Медсестра покачала головой, еще сильнее хмурясь, но вздохнув все же кивнула. И опять написала ей записку:

«Я, конечно, сделаю, так как вы просите, не буду ему ничего докладывать. Но если он спросит, то буду вынуждена все рассказать. А вам же будет очень больно, зачем себя так мучить? Нужно потерпеть всего десять дней».

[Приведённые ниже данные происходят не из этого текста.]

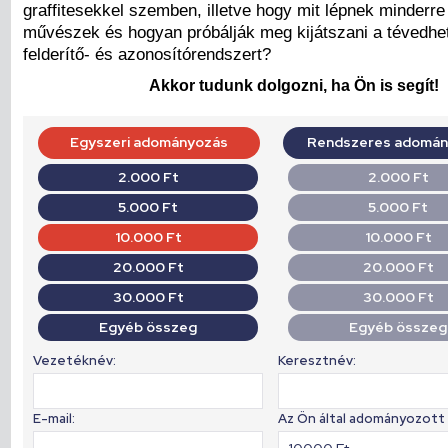
graffitesekkel szemben, illetve hogy mit lépnek minderre
művészek és hogyan próbálják meg kijátszani a tévedhe
felderítő- és azonosítórendszert?
Akkor tudunk dolgozni, ha Ön is segít!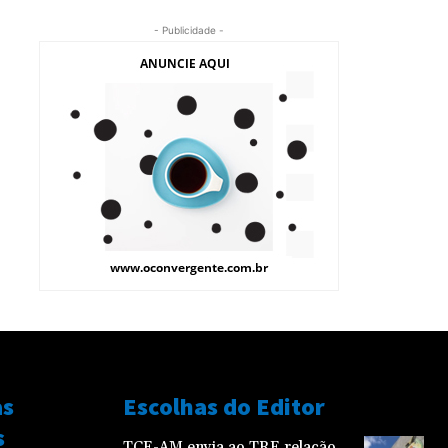
- Publicidade -
as
Escolhas do Editor
s
TCE-AM envia ao TRE relação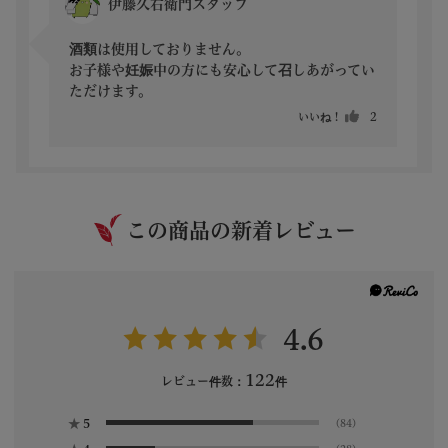
伊藤久右衛門スタッフ
酒類は使用しておりません。

お子様や妊娠中の方にも安心して召しあがってい
ただけます。
いいね！
2
この商品の新着レビュー
4.6
122
レビュー件数：
件
★
5
(84)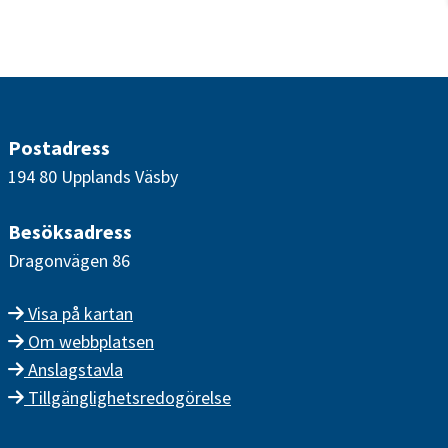
Postadress
194 80 Upplands Väsby
Besöksadress
Dragonvägen 86
Visa på kartan
Om webbplatsen
Anslagstavla
Tillgänglighetsredogörelse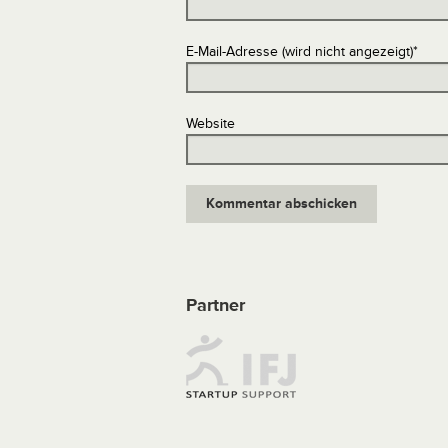
E-Mail-Adresse (wird nicht angezeigt)
*
Website
Partner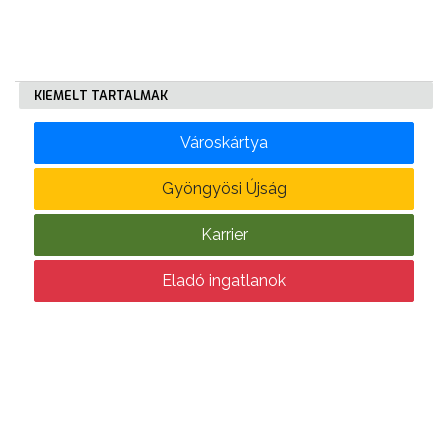
KÖLTSÉGVETÉSI
RENDELETEK
KIEMELT TARTALMAK
Városkártya
Gyöngyösi Újság
Karrier
AZ
ÉPÜLŐ
Eladó ingatlanok
VÁROS
FEJLESZTÉSEK
KÖRNYEZETVÉDELEM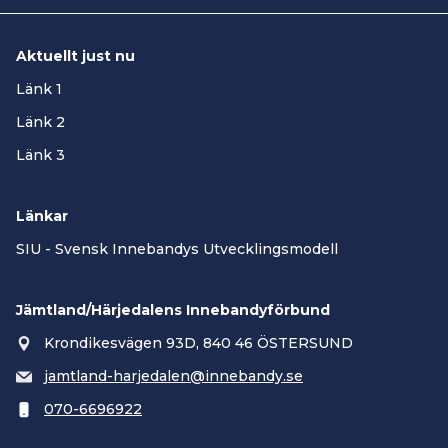
Aktuellt just nu
Länk 1
Länk 2
Länk 3
Länkar
SIU - Svensk Innebandys Utvecklingsmodell
Jämtland/Härjedalens Innebandyförbund
Krondikesvägen 93D, 840 46 ÖSTERSUND
jamtland-harjedalen@innebandy.se
070-6696922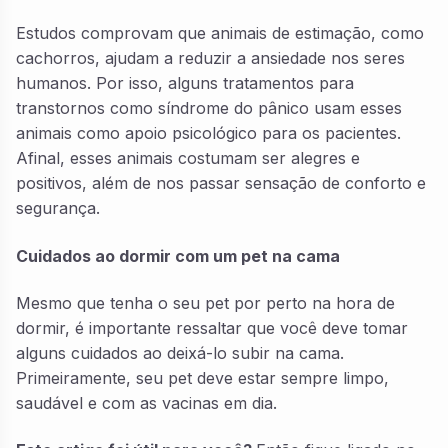
Estudos comprovam que animais de estimação, como
cachorros, ajudam a reduzir a ansiedade nos seres
humanos. Por isso, alguns tratamentos para
transtornos como síndrome do pânico usam esses
animais como apoio psicológico para os pacientes.
Afinal, esses animais costumam ser alegres e
positivos, além de nos passar sensação de conforto e
segurança.
Cuidados ao dormir com um pet na cama
Mesmo que tenha o seu pet por perto na hora de
dormir, é importante ressaltar que você deve tomar
alguns cuidados ao deixá-lo subir na cama.
Primeiramente, seu pet deve estar sempre limpo,
saudável e com as vacinas em dia.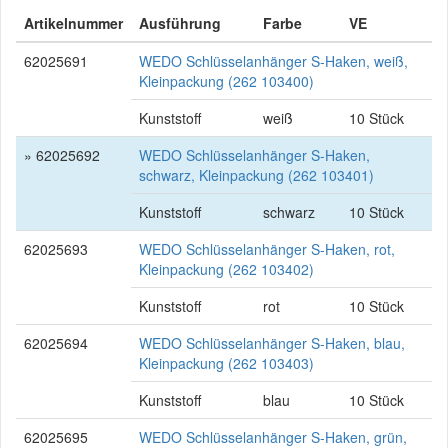
Artikelnummer
Ausführung
Farbe
VE
62025691
WEDO Schlüsselanhänger S-Haken, weiß,
Kleinpackung (262 103400)
Kunststoff
weiß
10 Stück
» 62025692
WEDO Schlüsselanhänger S-Haken,
schwarz, Kleinpackung (262 103401)
Kunststoff
schwarz
10 Stück
62025693
WEDO Schlüsselanhänger S-Haken, rot,
Kleinpackung (262 103402)
Kunststoff
rot
10 Stück
62025694
WEDO Schlüsselanhänger S-Haken, blau,
Kleinpackung (262 103403)
Kunststoff
blau
10 Stück
62025695
WEDO Schlüsselanhänger S-Haken, grün,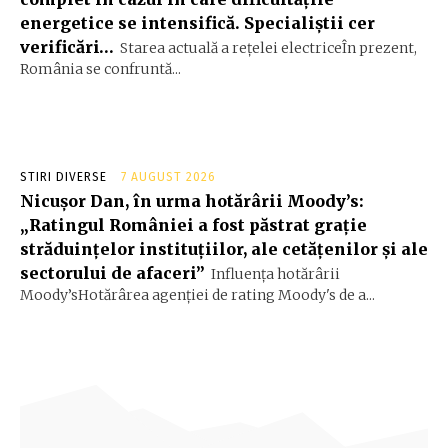
energetice se intensifică. Specialiștii cer
verificări…
Starea actuală a rețelei electriceÎn prezent,
România se confruntă...
STIRI DIVERSE
7 AUGUST 2026
Nicușor Dan, în urma hotărârii Moody’s:
„Ratingul României a fost păstrat grație
străduințelor instituțiilor, ale cetățenilor și ale
sectorului de afaceri”
Influența hotărârii
Moody’sHotărârea agenției de rating Moody's de a...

- Нет, - опять ответила Геля, как отрезала, и отвернулась от женщины, не желая больше поднимать эту тему.

Она справится, у нее просто нет иного выбора. Ради Инги, ради своей дочери она обязана справиться. Ведь если Гели не станет в этом мире, то ее дочь останется совсем одна. Геля прекрасно знала, что ее мачеха не даст отцу взять ребенка на воспитание, а значит, ее отдадут в детский дом.

Геля могла бы поплакать и пожалеть себя, но она уже за годы своей самостоятельной жизни разучилась это делать. Никто и никогда ее не пожалеет и не поможет, вот и не зачем зря слезы лить.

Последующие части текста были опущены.